DSB HotelReservation Benchmarking Guide¶

This guide is for reproducing benchmarking result of DSB HotelReservation workload with our BKC(Best Known Configurations). Users of this document may outside of org/company, so be careful not to include any intel-restricted sources.

Following are steps to deploy the DSB HotelReservation workload and run the benchmark.

1. Cluster Setup¶

You should have a running Kubernete cluster, preferably with 1 master and 3 worker nodes. Here is a summary of our recommended cluster setup. If you already have such a cluster or know how to create one, you may directly go to the end of this section and verify your cluster.

Kernel and OS: Ubuntu 22.04 with kernel 5.15.0-43-generic (older kernel is ok but may get lower performance, e.g. Ubuntu 20.04)
Kubernetes: v1.23.6 (different version is ok)
Container Runtime Interface: containerd v1.6.6 with CRI-RM v0.7.0
Container Network Interface: Calico v3.22.2 (for baseline) or Cilium 1.11.7 (for BKC)

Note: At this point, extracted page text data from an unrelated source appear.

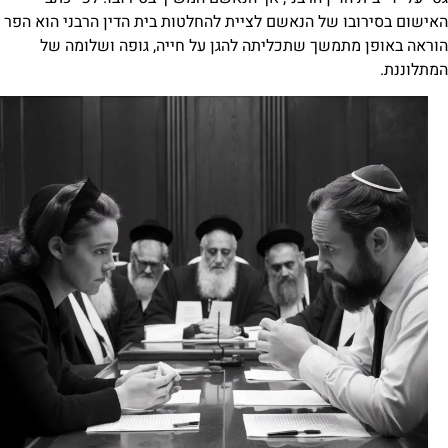
של הנאשם לציית להחלטות בית הדין הרבני הוא הפר
שך שתכליתה להגן על חייה, גופה ושלומה של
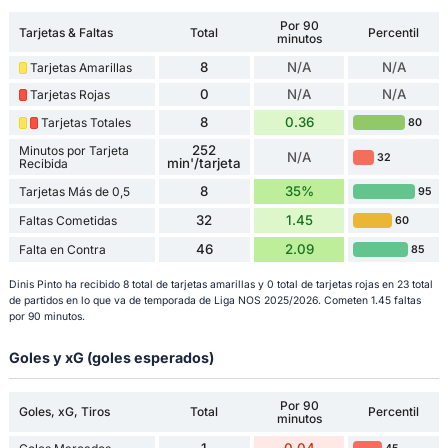
Por 90
Tarjetas & Faltas
Total
Percentil
minutos
8
N/A
N/A
Tarjetas Amarillas
0
N/A
N/A
Tarjetas Rojas
8
0.36
Tarjetas Totales
80
252
Minutos por Tarjeta
N/A
32
min'/tarjeta
Recibida
8
35%
Tarjetas Más de 0,5
95
32
1.45
Faltas Cometidas
60
46
2.09
Falta en Contra
85
Dinis Pinto ha recibido 8 total de tarjetas amarillas y 0 total de tarjetas rojas en 23 total
de partidos en lo que va de temporada de Liga NOS 2025/2026. Cometen 1.45 faltas
por 90 minutos.
Goles y xG (goles esperados)
Por 90
Goles, xG, Tiros
Total
Percentil
minutos
1
0.04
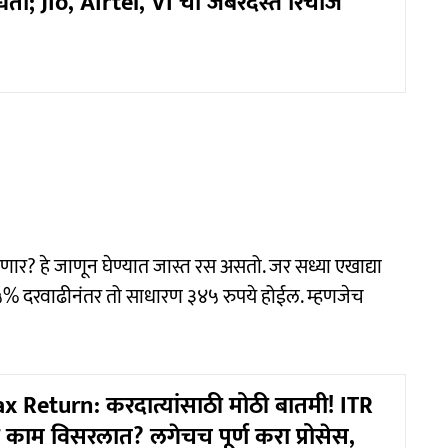
धता; Jio, Airtel, Vi चा जबरदस्त रिचार्ज
पडणार? हे जाणून घेण्यात जास्त रस असतो. जर सध्या एखाद्या
 १५% दरवाढीनंतर तो साधारण ३४५ रुपये होईल. म्हणजेच
 Return: करदात्यांसाठी मोठी बातमी! ITR
 काम विसरलात? लगेचच पूर्ण करा प्रोसेस,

If you do not have an existing cluster or your existing cluster does not meet requirement above, below are some useful links and tips.

Prepare Hosts¶

You need to have 4 hosts, either baremetal machines or vms, to setup a k8s cluster with 1 master and 3 workers.

k8s master node will act as both controller to manage the workload and client to run load generator.
k8s worker nodes will act as worker to run all the workload containers. They should have same setting and must be baremetal machines if you want to collect emon data.

Installing kubeadm¶

On all the hosts, please follow Kubernetes guide to install kubeadm.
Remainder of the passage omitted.